Loading external libraries

From the Tcl chatroom on 2002-01-16 (on loading shared libraries that depend on other shared libraries):

suchenwi: I just discussed with the colleague who will do the Tcl+C part of our presentation tomorrow. He was disappointed that libs loaded with the package mechanism must be self-contained, i.e. not reference any other libs (except if those also implement (libname)_Init, but that's maybe not fair for libstdc++.so ...

tclguy: eh? That's not entirely correct. eg, incr Tk references incr Tcl. also, you can have other .sos dependent.

suchenwi: Is that because it's hard or impossible in Windows, this possibility was dropped on Linux too? (That's what he thought). But the only way he managed was to extract all objects, paste them into a huge, self-contained so.. then it worked.

lvirden: what kind of loading was he wanting?

tclguy: I'd need a more concrete example ...

suchenwi: After removing a call to std::cout. He followed the instructions in Welch 3rd ed.

tclguy: well, Welch never delved into that much complexity (it's hard without good use cases)

kennykb: Ah. Slightly strange issue. If you want to load a C++ library on some systems, you have to make sure that a C++ compiler compiled your main program. or rather, that a C++ linker linked it.

suchenwi: Load mechanism: create pkgIndex, package require. gcc 2.95.2 or so.. it has a g++ variant, but we're just beginning to switch to C++.

suchenwi: Kevin: right - I remember that linking has to be done with g++, not ln. But the bulk of our software is still in C, compiled with acc (or MSVC).

suchenwi: So his conclusion was, Tcl-enabled shared libs must take care of loading all the shared libs they depend on on their own, in the (libname)_Init function; while on Linux this could have been automatized by using the linker.

kennykb: Richard: Except for the problem of static initializers in C++ code, I routinely just let one .so or .dll refer to another. I have packages that are simply thin wrappers around other people's libraries.

suchenwi: I see. But if you have libfootcl.so, which has a footcl_Init, and requires libbar.so, which requires libgrill.so? Is libfootcl then responsible for loading bar and grill?

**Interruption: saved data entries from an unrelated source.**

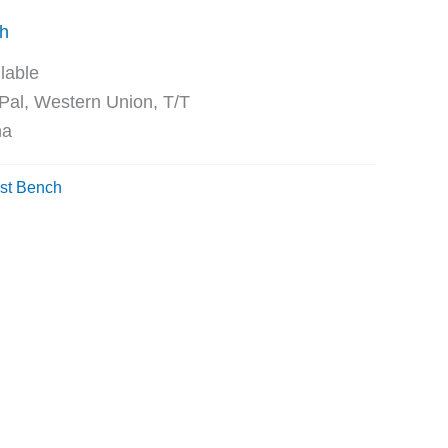
ch
ble
Western Union, T/T
na
st Bench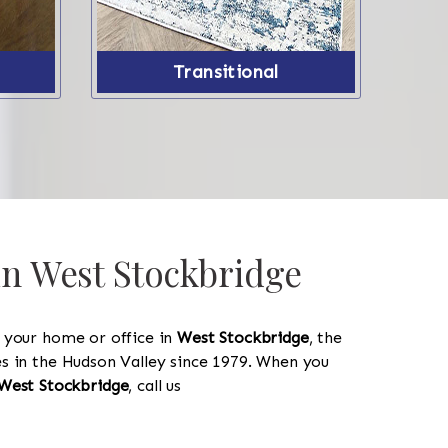
Transitional
in West Stockbridge
y your home or office in
West Stockbridge
, the
les in the Hudson Valley since 1979. When you
West Stockbridge
, call us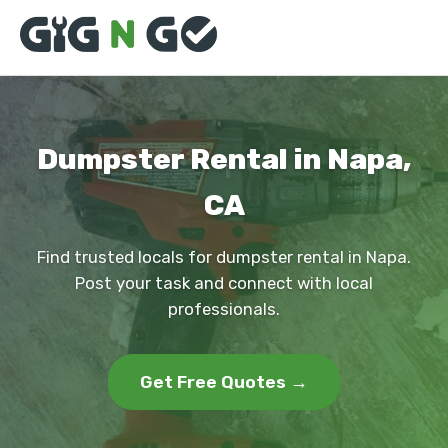
Dumpster Rental in Napa,
CA
Find trusted locals for dumpster rental in Napa.
Post your task and connect with local
professionals.
Get Free Quotes →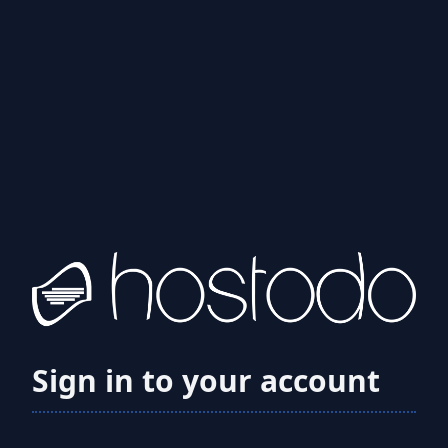
Sign in to your account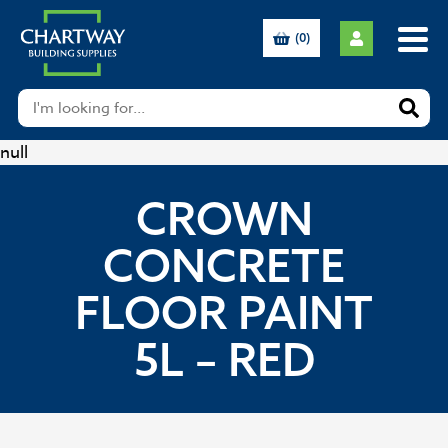
(0)
null
CROWN
CONCRETE
FLOOR PAINT
5L – RED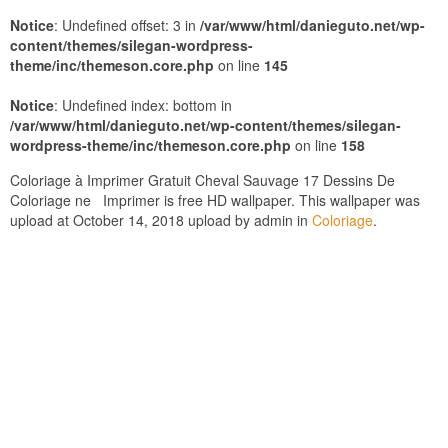
Notice
: Undefined offset: 3 in
/var/www/html/danieguto.net/wp-
content/themes/silegan-wordpress-
theme/inc/themeson.core.php
on line
145
Notice
: Undefined index: bottom in
/var/www/html/danieguto.net/wp-content/themes/silegan-
wordpress-theme/inc/themeson.core.php
on line
158
Coloriage à Imprimer Gratuit Cheval Sauvage 17 Dessins De
Coloriage ne Imprimer is free HD wallpaper. This wallpaper was
upload at October 14, 2018 upload by admin in
Coloriage
.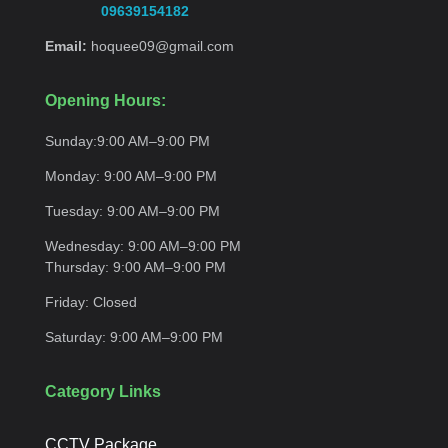
09639154182
Email:
hoquee09@gmail.com
Opening Hours:
Sunday:
9:00 AM–9:00
PM
Monday:
9:00 AM–9:00
PM
Tuesday:
9:00 AM–9:00
PM
Wednesday:
9:00 AM–9:00 PM
Thursday:
9:00 AM–9:00
PM
Friday:
Closed
Saturday:
9:00 AM–9:00
PM
Category Links
CCTV Package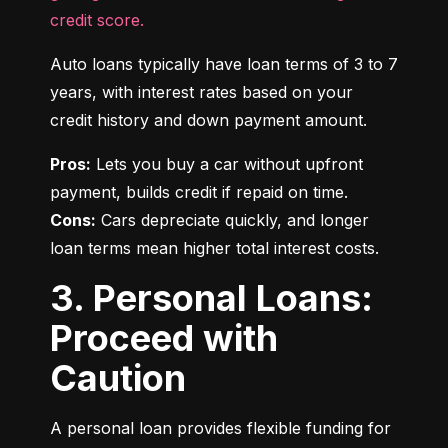
credit score.
Auto loans typically have loan terms of 3 to 7 
years, with interest rates based on your 
credit history and down payment amount.
Pros:
 Lets you buy a car without upfront 
Cons:
 Cars depreciate quickly, and longer 
loan terms mean higher total interest costs.
3. Personal Loans:
Proceed with
Caution
A personal loan provides flexible funding for 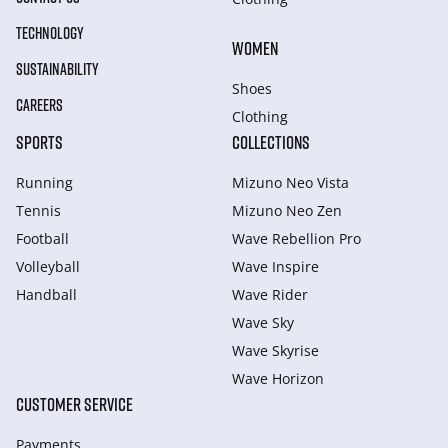
TECHNOLOGY
WOMEN
SUSTAINABILITY
Shoes
CAREERS
Clothing
SPORTS
COLLECTIONS
Running
Mizuno Neo Vista
Tennis
Mizuno Neo Zen
Football
Wave Rebellion Pro
Volleyball
Wave Inspire
Handball
Wave Rider
Wave Sky
Wave Skyrise
Wave Horizon
CUSTOMER SERVICE
Payments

kennykb: It does it implicitly by having been linked with them. If I'm worried about the possibility of bar and grill being missing from the target system, I'll load them explicitly, so that the process won't abort if they are.

lvirden: Richard, at least on Solaris, I can specify, when creating a .so shared library, that there are additional dependencies on other libraries that get resolved at load time. I have just that situation with oratcl.

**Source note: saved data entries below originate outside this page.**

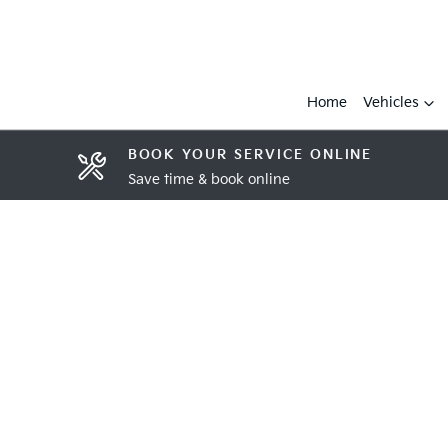
Home
Vehicles
BOOK YOUR SERVICE ONLINE
Save time & book online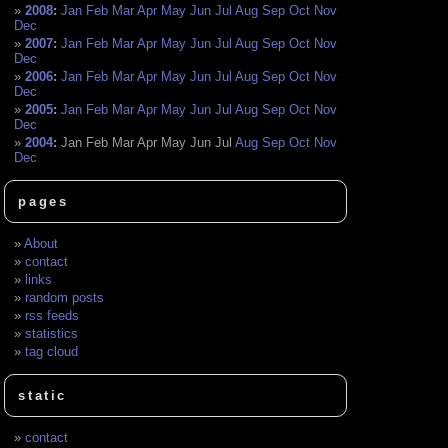
2008
:
Jan
Feb
Mar
Apr
May
Jun
Jul
Aug
Sep
Oct
Nov
Dec
2007
:
Jan
Feb
Mar
Apr
May
Jun
Jul
Aug
Sep
Oct
Nov
Dec
2006
:
Jan
Feb
Mar
Apr
May
Jun
Jul
Aug
Sep
Oct
Nov
Dec
2005
:
Jan
Feb
Mar
Apr
May
Jun
Jul
Aug
Sep
Oct
Nov
Dec
2004
:
Jan
Feb
Mar
Apr
May
Jun
Jul
Aug
Sep
Oct
Nov
Dec
pages
About
contact
links
random posts
rss feeds
statistics
tag cloud
static
contact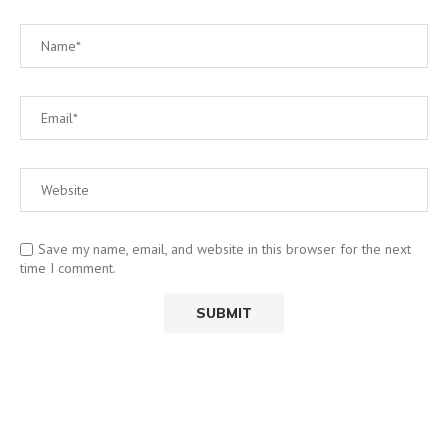
Save my name, email, and website in this browser for the next
time I comment.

suchenwi: But it appeared as if Tcl's load mechanism tries to do the resolution, by calling the respective (libname)_Init function... but in vain.

lvirden: In my case, the extra libraries are not Tcl libraries, but other related libraries. Someone else is going to have to address the specifics of tcl libraries calling other tcl libraries.

kennykb: Tcl_PkgRequire from within the library, then use the package's Stub table...

suchenwi: Do other packages besides Tcl have stub tables? I first heard the term in that context. What he wants to do is e.g. load libtiff, libz, or stuff like that.

kennykb: Richard: I was answering Larry's question. TEA-compliant extensions with C API's have stub tables. Libtiff, he should just be able to link with.

tclguy: incr Tcl has a stubs table. But Img does what you want, without any extra stubs stuff. Look at that. btw, extensions do not require their own stubs tables. TEA-compliant extensions USE the tcl and/or tk stubs tables.

aku: Ok, libraries loading other libraries:

1) Tcl library requiring another Tcl library. Do 'package require' or the c-level equivalent to perform searching, loading and initialization

2) Tcl library requiring non-tcl library

a) Link the tcl library against the other libraries and the OS will load them as necessary. Example OraTcl

b) Plugin architecture, or no fixed library for a given functionality. Use dlopen, etc. to load the other libraries on-demand. Examples: Trf, TrfCrypt, Img.

Regarding (2b) Jan Nijtmans proposed to expose platform independent interfaces to dlopen, dlsym, dlclose as part of the public api so that extensions like trf, img, etc. do not have to carry duplicate code around. Anyone caring enough to write up a TIP for this ?


LV: other information on this. In the case lvirden (that's me) mentions above, when I build Oratcl out of the box, I get an unresolved symbol error because the libraries chosen on my hw/sw/versions/whatever combo end up not seeing one of the specific oracle libraries. To get around this sort of problem, and perhaps the problems Richard is mentioning, on Linux and Solaris you use the -R flag in the link step. Basically, the -R flag takes as an argument one or more directories (seperated by :) which will contain dynamic libraries when the extension or application is accessed during run time. The runtime support code then walks through all the supplied directories, looking for the first occurence of the needed library, without the application having to do anything specific.


Another case that doesn't have a good answer is when you depend on an external (non-Tcl) library *and* you're distributing via a starpack. I don't know of any good way to do this.